Ethiopian National Lottery Administration

Agency overview
- Formed: 8 September 1961
- Jurisdiction: Ethiopia
- Headquarters: Arada subcity, Addis Ababa, Ethiopia 9°01′51″N 38°45′17″E﻿ / ﻿9.0307°N 38.7547°E
- Agency executive: Desse Dejene, Director;
- Parent department: Ministry of Finance and Economic Development
- Website: www.ethiolottery.et/am

= Ethiopian National Lottery Administration =

Ethiopian government agency

The Ethiopian National Lottery Administration (Amharic: የኢትዮጵያ የብሔራዊ ሎተሪ አስተዳደር) is an Ethiopian government agency responsible for the management of lottery games in Ethiopia. Established in 1961, it is under the Ministry of Finance and Economic Development oversight.

== History ==
The Ethiopian National Lottery Administration was established on 8 September 1961 by Proclamation no 183 as the first autonomous agency.

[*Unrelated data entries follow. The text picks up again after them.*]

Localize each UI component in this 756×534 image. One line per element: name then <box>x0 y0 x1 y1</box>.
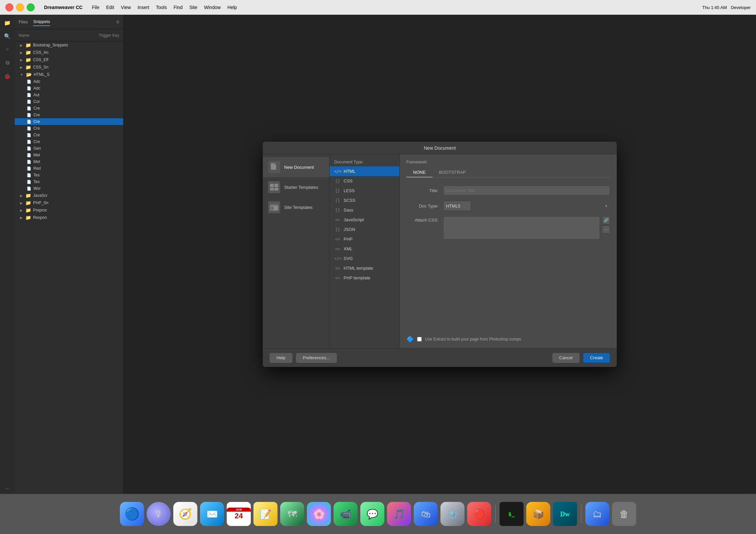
sidebar-menu-icon[interactable]: ≡ <box>116 19 119 25</box>
git-icon[interactable]: ⑂ <box>2 44 13 55</box>
dock-notes[interactable]: 📝 <box>253 502 277 526</box>
dock-finder-2[interactable]: 🗂 <box>585 502 609 526</box>
attach-css-box[interactable] <box>443 216 600 240</box>
menu-site[interactable]: Site <box>189 5 197 10</box>
tab-none[interactable]: NONE <box>406 168 432 177</box>
list-item[interactable]: 📄 Met <box>15 158 123 165</box>
title-input[interactable] <box>443 185 610 195</box>
doc-type-css[interactable]: {} CSS <box>330 176 399 186</box>
list-item[interactable]: 📄 Cre <box>15 118 123 125</box>
menu-find[interactable]: Find <box>174 5 183 10</box>
menu-view[interactable]: View <box>121 5 131 10</box>
framework-tabs: NONE BOOTSTRAP <box>406 168 610 177</box>
dock-ubar[interactable]: 🔴 <box>467 502 491 526</box>
list-item[interactable]: ▶ 📁 Preproc <box>15 207 123 214</box>
list-item[interactable]: ▶ 📁 JavaScr <box>15 192 123 199</box>
dock-terminal[interactable]: $_ <box>500 502 524 526</box>
list-item[interactable]: 📄 Red <box>15 165 123 172</box>
list-item[interactable]: ▶ 📁 Bootstrap_Snippets <box>15 41 123 49</box>
list-item[interactable]: 📄 Tex <box>15 178 123 185</box>
close-button[interactable] <box>5 3 13 11</box>
doctype-label: Doc Type: <box>406 204 443 209</box>
list-item[interactable]: ▼ 📂 HTML_S <box>15 71 123 78</box>
files-icon[interactable]: 📁 <box>2 17 13 28</box>
category-site[interactable]: Site Templates <box>263 197 329 217</box>
doc-type-json[interactable]: {} JSON <box>330 225 399 234</box>
list-item[interactable]: 📄 Cre <box>15 105 123 112</box>
menu-help[interactable]: Help <box>227 5 237 10</box>
debug-icon[interactable]: 🐞 <box>2 71 13 82</box>
maximize-button[interactable] <box>27 3 35 11</box>
doc-type-php[interactable]: <> PHP <box>330 234 399 244</box>
list-item[interactable]: 📄 Wor <box>15 185 123 192</box>
dock-calendar[interactable]: JAN 24 <box>227 502 251 526</box>
list-item[interactable]: 📄 Adc <box>15 85 123 92</box>
dock-siri[interactable]: 🎙 <box>147 502 171 526</box>
list-item[interactable]: ▶ 📁 CSS_Sn <box>15 63 123 71</box>
doc-type-svg[interactable]: </> SVG <box>330 254 399 263</box>
cancel-button[interactable]: Cancel <box>552 353 580 363</box>
extensions-icon[interactable]: ⧉ <box>2 57 13 68</box>
category-starter[interactable]: Starter Templates <box>263 177 329 197</box>
minimize-button[interactable] <box>16 3 24 11</box>
doc-type-js[interactable]: <> JavaScript <box>330 215 399 225</box>
list-item[interactable]: 📄 Met <box>15 152 123 158</box>
folder-icon: 📁 <box>25 57 31 62</box>
item-label: Gen <box>33 146 41 151</box>
dock-photos[interactable]: 🌸 <box>307 502 331 526</box>
list-item[interactable]: ▶ 📁 CSS_An <box>15 49 123 56</box>
preferences-button[interactable]: Preferences... <box>296 353 337 363</box>
dock-mail[interactable]: ✉️ <box>200 502 224 526</box>
dock-appstore[interactable]: 🛍 <box>414 502 438 526</box>
list-item[interactable]: 📄 Gen <box>15 145 123 152</box>
category-new-doc[interactable]: New Document <box>263 157 329 177</box>
doc-type-xml[interactable]: <> XML <box>330 244 399 254</box>
tab-files[interactable]: Files <box>19 18 28 26</box>
clock: Thu 1:45 AM <box>702 5 727 10</box>
search-icon[interactable]: 🔍 <box>2 31 13 41</box>
developer-mode[interactable]: Developer <box>731 5 751 10</box>
dock-settings[interactable]: ⚙️ <box>440 502 464 526</box>
list-item[interactable]: ▶ 📁 PHP_Sn <box>15 199 123 207</box>
dock-messages[interactable]: 💬 <box>360 502 384 526</box>
list-item[interactable]: 📄 Cre <box>15 125 123 132</box>
menu-tools[interactable]: Tools <box>156 5 167 10</box>
doc-type-less[interactable]: {} LESS <box>330 186 399 195</box>
doc-type-sass[interactable]: {} Sass <box>330 205 399 215</box>
tab-bootstrap[interactable]: BOOTSTRAP <box>432 168 472 177</box>
doc-type-php-template[interactable]: <> PHP template <box>330 273 399 283</box>
list-item[interactable]: 📄 Adc <box>15 78 123 85</box>
dock-dreamweaver[interactable]: Dw <box>553 502 577 526</box>
create-button[interactable]: Create <box>583 353 610 363</box>
doc-type-scss[interactable]: {} SCSS <box>330 195 399 205</box>
menu-window[interactable]: Window <box>204 5 221 10</box>
menu-edit[interactable]: Edit <box>106 5 114 10</box>
attach-link-button[interactable]: 🔗 <box>602 216 610 224</box>
list-item[interactable]: ▶ 📁 CSS_Eff <box>15 56 123 63</box>
dock-facetime[interactable]: 📹 <box>334 502 358 526</box>
list-item[interactable]: 📄 Aut <box>15 92 123 98</box>
dock-safari[interactable]: 🧭 <box>173 502 197 526</box>
list-item[interactable]: 📄 Cor <box>15 98 123 105</box>
dock-music[interactable]: 🎵 <box>387 502 411 526</box>
arrow-icon: ▼ <box>20 73 23 77</box>
list-item[interactable]: 📄 Cre <box>15 132 123 138</box>
tab-snippets[interactable]: Snippets <box>33 18 50 26</box>
dock-pkg[interactable]: 📦 <box>526 502 550 526</box>
doc-type-html[interactable]: </> HTML <box>330 166 399 176</box>
list-item[interactable]: 📄 Tes <box>15 172 123 178</box>
doctype-select[interactable]: HTML5 HTML 4.01 XHTML 1.0 XHTML 1.1 <box>443 201 471 211</box>
list-item[interactable]: 📄 Cre <box>15 112 123 118</box>
menu-file[interactable]: File <box>92 5 100 10</box>
doc-type-html-template[interactable]: <> HTML template <box>330 263 399 273</box>
dock-trash[interactable]: 🗑 <box>612 502 636 526</box>
dock-maps[interactable]: 🗺 <box>280 502 304 526</box>
list-item[interactable]: ▶ 📁 Respon <box>15 214 123 221</box>
attach-remove-button[interactable]: − <box>602 226 610 234</box>
list-item[interactable]: 📄 Cre <box>15 138 123 145</box>
help-button[interactable]: Help <box>269 353 293 363</box>
menu-insert[interactable]: Insert <box>138 5 149 10</box>
extract-checkbox[interactable] <box>417 337 422 342</box>
more-icon[interactable]: ··· <box>2 483 13 494</box>
dock-finder[interactable]: 🔵 <box>120 502 144 526</box>
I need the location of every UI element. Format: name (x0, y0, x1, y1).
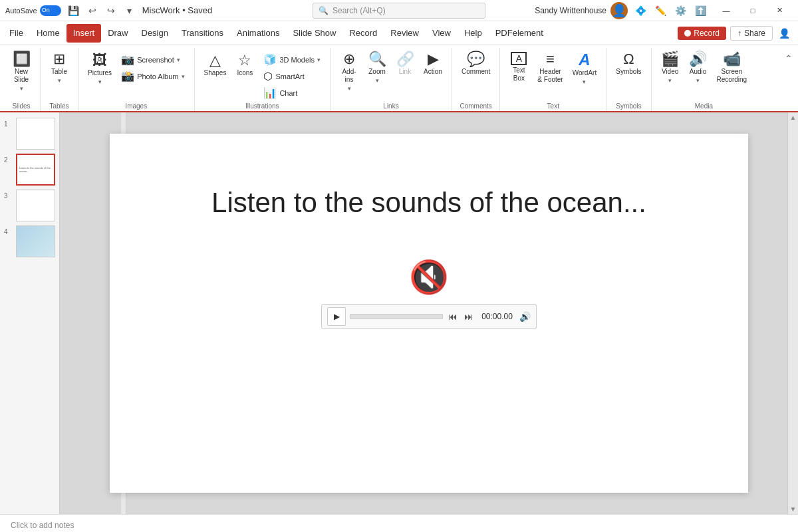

Under the aegis of the Ministry of Finance and Economic Development, the agency manages and organizes lottery games in Ethiopia.

In 2007, under FDRE Proclamation No. 535/2007, the administration and the National Lottery Services (NLS) reestablished under Councils of Ministers Regulation No. 160/2009. They are the governing body of gaming in Ethiopia.